Clemens and Bonds should be lumped together because both were, without
doubt, the best at what they did during their common era, but whose reps were
damaged by their well-established use of performance-enhancing drugs while they
played, in violation of baseball’s rules.
The two run as a sort of entry—1
and 1A—and their vote totals have risen in tandem, from about 37% in 2013,
their first year on the writers’ ballot, to about 59% last year, their seventh.
If they don’t make it this year they’ll get two more tries, after which their
cases will be moved to one of the Hall’s veterans’ committees.
The
votes for Bonds and Clemens serve as a referendum on what I call baseball’s
HITS era—for Heads In The Sand—regarding steroids use, roughly 1990 to 2005. Negative
feelings about that period were strong initially, as shown by Bonds’ and
Clemens’ two-thirds 2013 rejection rate, but they’ve softened in more-recent
years. I didn’t vote for either of them when I had a ballot, and never would.
It’s wrong to think they’ve been exiled from the Hall because their records are
celebrated there and their photos and videos are displayed; it’s just their
plaques that are absent. My guess is they won’t make it this time but will
eventually, alas.
Schilling’s
case is different. Everyone agrees he was an excellent pitcher day in and out
and a great big-gamer, and apparently drug-free. His problem has been his
mouth, which he can’t manage to keep shut. Among his many targets (women,
Muslims, liberals) have been the news media, and it isn’t a good idea to piss
off the writers when they’re the ones who vote for the Hall. I voted for him
when I could because I thought his being a jerk shouldn’t be disqualifying. He
got about 61% in 2018 and probably won’t get in this time, but just might
before he’s off the ballot after 2022.
Walker
is in his last year on the writers’ ballot and hit a high of 54% last year. He
was a very good hitter, with a .313 lifetime average over 17 seasons, but his
other stats aren’t overwhelming. Also, his best years (1995-2004) were in the
Colorado Rockies’ light-air Denver ballpark, which many believe makes hitters
look better than they are.
Visquel got 43% last year, and won’t make it
this time either, but will eventually, I hope. Wizard fielders like him are
underrepresented in Cooperstown.
There will be two more inductees at
the Hall’s summer ceremony, Ted Simmons and the late Marvin Miller, both chosen
by one of the Hall’s veterans committees. Their stories are quite different.
Simmons was a durable (21-season) catcher whose hitting stats and other qualifications
were always very good but never great. He had one shot at the writers’ ballot,
in 1993, but didn’t reach the 5% survival floor. After he retired as a player
in 1988, though, he stayed around the game as a coach, scout and executive and,
apparently, made many friends. Hall election at every level is in part a
popularity contest that doesn’t end when the spikes are hung up.

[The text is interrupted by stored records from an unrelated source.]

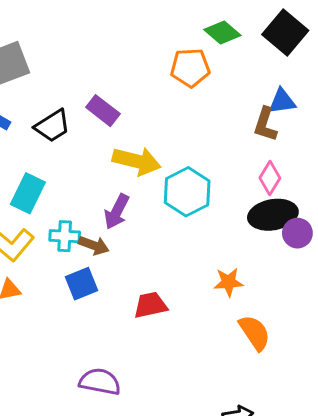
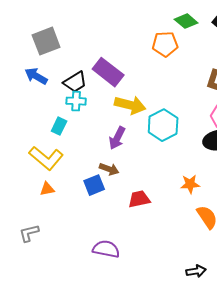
purple rectangle: (103, 111) -> (108, 72), size x1.4
cyan rectangle: (28, 193) -> (59, 126), size x0.7
cyan cross: (65, 236) -> (76, 101), moved
brown arrow: (94, 245) -> (109, 169), moved

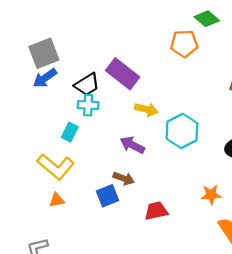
gray square: (46, 41) -> (44, 53), moved
blue arrow: (36, 76) -> (45, 78), turned -65
yellow arrow: (130, 105) -> (146, 109), size x0.7
purple arrow: (117, 138) -> (132, 145), turned 90

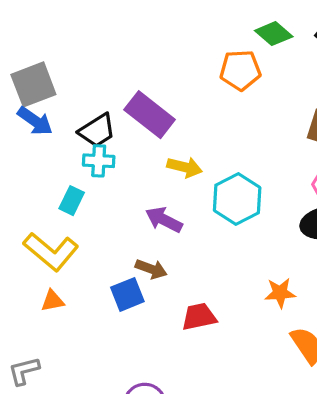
blue arrow: (45, 78) -> (35, 121), turned -110

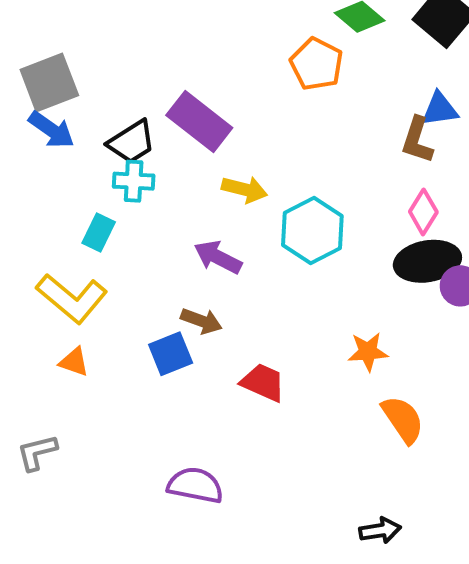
orange pentagon: (240, 70) -> (316, 64), turned 30
orange triangle: (53, 301) -> (74, 362), turned 30
red trapezoid: (199, 317) -> (263, 383), turned 36

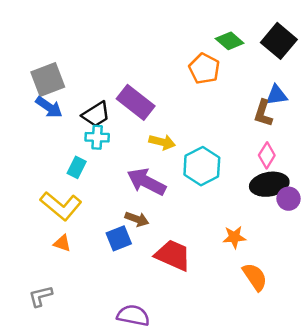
purple arrow: (218, 257) -> (146, 182), size x1.4
red trapezoid: (263, 383) -> (173, 255), size x1.4

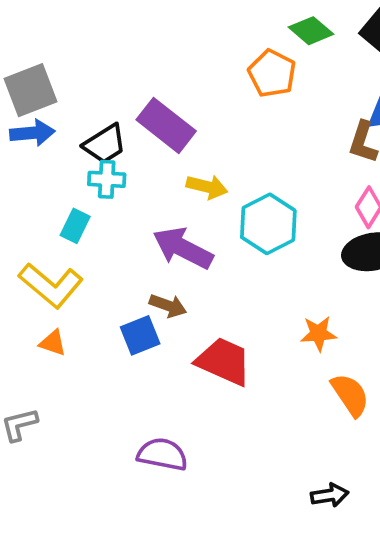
blue arrow: (49, 107) -> (32, 133), turned -40

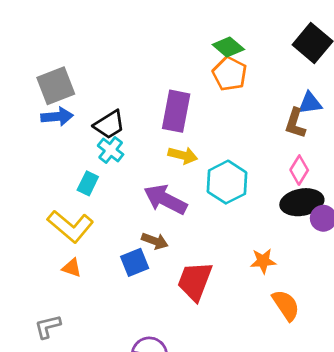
green diamond: (311, 31) -> (228, 47), moved
purple rectangle: (166, 125) -> (176, 111), moved, turned 63
cyan cross: (107, 179) -> (111, 150), turned 35
red trapezoid: (224, 361) -> (195, 281), turned -93

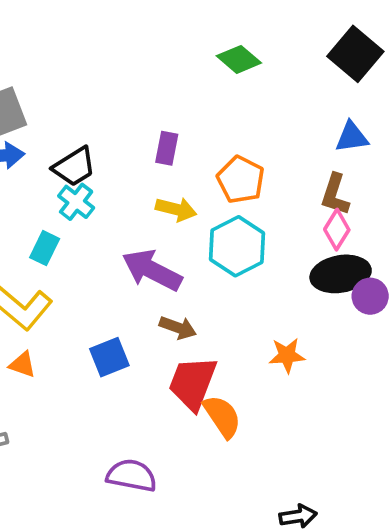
orange pentagon: (230, 74) -> (241, 180), moved
purple rectangle: (176, 111) -> (167, 148), size x0.6
brown L-shape: (295, 123) -> (335, 194), moved
brown arrow: (155, 241) -> (178, 328), moved
orange semicircle: (286, 305) -> (222, 416), moved

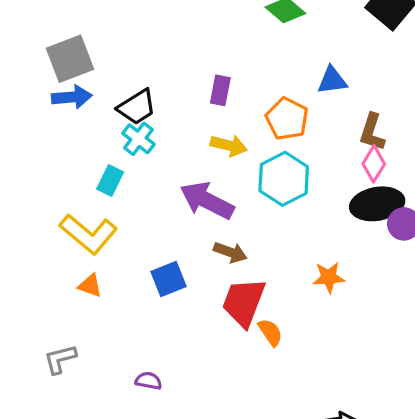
blue triangle: (352, 137) -> (332, 80), moved
orange semicircle: (222, 416) -> (270, 332), size x0.7
purple semicircle: (132, 476) -> (149, 381), moved, size x0.6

Miller, a former economist for the
United Steel Workers union, which I once covered, became the head of the game’s
players’ association in 1966 and led it for 16 years. In that span it went from
a vest-pocket operation to one of the nation’s most visible and potent unions, one
that won pay raises and work-rule agreements that opened the way for
revolutionary changes to the economics of baseball and all other American sports.
Along with Babe Ruth and Jackie Robinson he was one the most-influential sports
figures of the 20th century.
Miller made few friends among the game’s leaders; in fact, he told his
members that if the execs liked him he wasn’t doing his job. Animosity towards
him blocked his Hall membership for years. He took that as a badge of honor and
promised not to attend an induction ceremony if he were elected and swore his
children to keep that pledge. That’s okay, though. His Hall plaque will be a
necessary reminder of the change his efforts wrought.